## Material provided

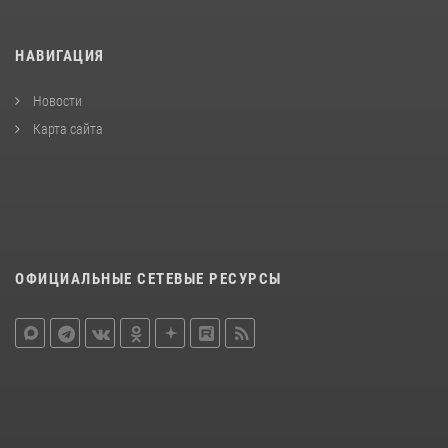
НАВИГАЦИЯ
Новости
Карта сайта
ОФИЦИАЛЬНЫЕ СЕТЕВЫЕ РЕСУРСЫ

## Problem statement
Give back the listing word for word, minus its images.

## Solution for this task
НАВИГАЦИЯ
Новости
Карта сайта
ОФИЦИАЛЬНЫЕ СЕТЕВЫЕ РЕСУРСЫ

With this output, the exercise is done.